O gün okulun ilk günüdür. Böyle heyecanla yataktan kalkar, tertemiz üniformalarına dokunursun. Korkarsın ama mutlusundur. Yeni arkadaşlarla tanışmak yeni bir ortama girmektir o mutluluğun sebebi. Genellikle ilk gün anne-baban bırakır seni okula. Sonra oraya geldiğini fark edersin. Donup kalırsın o kocaman ” okul” adlı binanın önünde…

Benim bugün bahsetmek istediğim o değil. O birinci sınıfının ilk günüdür. Okul nedir bilmezsin. Ben ise sömestr veya yaz tatili sonrası ilk günden bahsediyorum: O gün bambaşkadır. O gün dönemin ya da yılın ilk günüdür ve sabırsızlıkla beklersin. Bazıları okul hiç açılmasın ister. Benim gibi. Ama olsun. Yine de bir heyecan vardır içinde. Gidersin okuluna ve o tanıdık ortamda oturursun sırana. Tören yapar, İstiklal Marşı söylersin. Andımız okunur ve içeri girersin.

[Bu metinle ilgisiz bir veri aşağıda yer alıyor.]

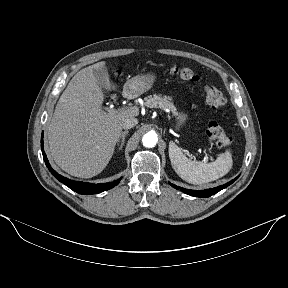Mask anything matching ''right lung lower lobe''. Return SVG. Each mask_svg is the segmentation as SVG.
<instances>
[{
  "label": "right lung lower lobe",
  "instance_id": "98d812e1",
  "mask_svg": "<svg viewBox=\"0 0 288 288\" xmlns=\"http://www.w3.org/2000/svg\"><path fill=\"white\" fill-rule=\"evenodd\" d=\"M41 149H42L44 161L46 163L47 168L51 172V174L54 177H56V179H58L60 182H62L66 186H68L71 190H73L79 194H86V195L97 194V193H100V192H103V191H106V190L113 188L114 186H116L120 182L121 178L118 180H115L113 182L101 183V184H93V183L70 180V179L63 177L62 175L58 174L55 170H53V168L49 164V161L46 157V154L44 152V147H43V133H42V139H41Z\"/></svg>",
  "mask_w": 288,
  "mask_h": 288
}]
</instances>
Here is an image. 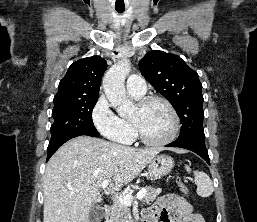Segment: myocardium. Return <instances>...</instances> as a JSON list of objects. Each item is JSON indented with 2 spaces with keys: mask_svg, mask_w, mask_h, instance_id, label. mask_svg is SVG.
<instances>
[{
  "mask_svg": "<svg viewBox=\"0 0 257 222\" xmlns=\"http://www.w3.org/2000/svg\"><path fill=\"white\" fill-rule=\"evenodd\" d=\"M153 102H160V103L164 104L166 106V108L169 110V112L172 116L173 127H172L171 133L167 137H165L163 139H160V140H150L142 134V132L140 131V129L137 125V123L133 119H130V123L132 125L133 130H134L135 136L143 144L148 145V146L168 145L171 142H173L179 134L180 127H181L180 117H179L178 112L176 111L175 107L172 105V103L168 99H166L164 97H161V96L153 95V96L144 97L137 103V107L138 108H144V107H146L147 105H149Z\"/></svg>",
  "mask_w": 257,
  "mask_h": 222,
  "instance_id": "obj_1",
  "label": "myocardium"
}]
</instances>
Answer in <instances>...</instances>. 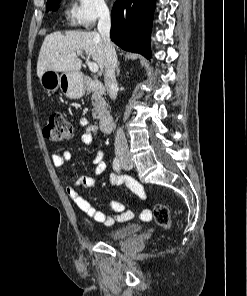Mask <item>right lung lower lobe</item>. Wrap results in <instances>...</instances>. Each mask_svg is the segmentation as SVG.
<instances>
[{
    "label": "right lung lower lobe",
    "instance_id": "obj_1",
    "mask_svg": "<svg viewBox=\"0 0 247 296\" xmlns=\"http://www.w3.org/2000/svg\"><path fill=\"white\" fill-rule=\"evenodd\" d=\"M155 0H123L111 12V40L122 49L152 57L150 34Z\"/></svg>",
    "mask_w": 247,
    "mask_h": 296
}]
</instances>
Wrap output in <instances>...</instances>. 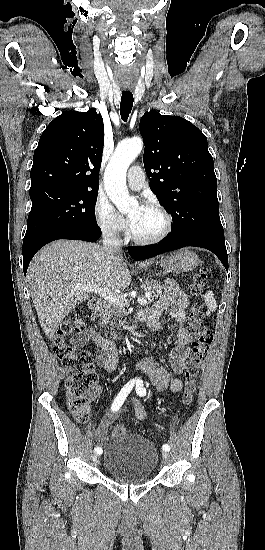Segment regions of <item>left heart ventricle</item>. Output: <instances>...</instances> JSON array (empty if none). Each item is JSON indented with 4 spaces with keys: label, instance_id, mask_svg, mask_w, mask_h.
<instances>
[{
    "label": "left heart ventricle",
    "instance_id": "b2bd125f",
    "mask_svg": "<svg viewBox=\"0 0 265 550\" xmlns=\"http://www.w3.org/2000/svg\"><path fill=\"white\" fill-rule=\"evenodd\" d=\"M133 233L141 238H150L159 234L164 228L163 216L147 207L134 206L128 213Z\"/></svg>",
    "mask_w": 265,
    "mask_h": 550
}]
</instances>
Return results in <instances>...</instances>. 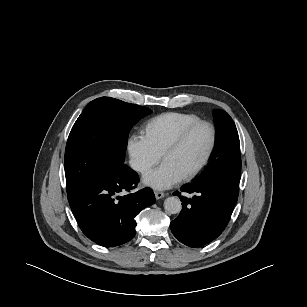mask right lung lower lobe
Listing matches in <instances>:
<instances>
[{
    "label": "right lung lower lobe",
    "mask_w": 307,
    "mask_h": 307,
    "mask_svg": "<svg viewBox=\"0 0 307 307\" xmlns=\"http://www.w3.org/2000/svg\"><path fill=\"white\" fill-rule=\"evenodd\" d=\"M139 182L136 172L125 164L91 184L68 194V201L82 232L95 243L114 247L131 240L136 231L135 217L152 205L151 189L119 196Z\"/></svg>",
    "instance_id": "98d812e1"
}]
</instances>
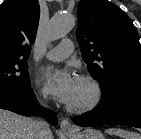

O anda çok önemli bir şey hissedersin. Anneni ve babanı ister istemez özlemişsindir. Bu gününü çok etkiler ama kimseye bahsedemez, çünkü bahsetmekten korkarsın. Daha önce bahsetmiş veya bahsederken birini duymuşsundur. Arkadaşların hemen, “Ana kuzusu, ana kuzusu… Hahahahaha!” derler. O an korku kaplar içini ve bir daha hiç bu konuyu açmazsın. Korkarsın, hem de çok korkarsın. Ama bilmediğin bir şey vardır ki sana “Ana kuzusu” diyenler bile aynı şeyi hissederler. Anne- babalarını onlarda özlerler. Korkarsın, korkar, aslında hepiniz o sırada korkarsınız. Gün boyu içiniz içinizi kemirir. Birilerine bahsetmek istersiniz. Denersiniz son anda vazgeçip kaçarsınız.

Hele bir de sabah o panikle ödevinizi evde unuttuysanız bir de öğretmen baağırır size. Gününüzü berbat edip dönersiniz eve. İçinizde şu his vardır, “Ne kadar şanslıydım bugün vallahi. Herkes gülüp oynarken ben tüm gün köşe bucak saklandım gülüp eğlenmekten.”

Ama yine yanılmışsınızdır tüm arkadaşlarınız servislerde arabalarda bunu hisseder. Düşüne düşüne eve varırsınız. Servisten iner, arkanıza bakarsınız servis gider gitmez, önce hıçkırklar başlar, sonra da gözyaşları gelir. Kendinizi ağlarken bulursunuz. Eve girer hemen annenizi sarılırsınız. Anneniz ne olduğunu bilmesine rağmen, “Günün nasıl geçti yavrum?” der. O sırada saçlarınızı okşar. Ona sarılıp anlatmaya başlarınız tüm gün olanları, olup da içinize attıklarınızı.

Annenizi ben buradan tebrik ederim. Bildiği şeyleri her yıl başında tekrar tekrar dinler. Ama hiç bıkmaz, usanmaz onlar. Tek kişi vardır o an tüm dünyada. Oda biricik annenizdir. Mesela herkes size okulun kabadayısı der. Çocuklara sataşırsınız “Ana kuzusu” diye ama eve gelince ne fark edecek kim olduğunuz. Sizde içinizi attığınız özlem hisini ağlayarak yatıştırmayı denersiniz. O sıcacık “anne” kucağında.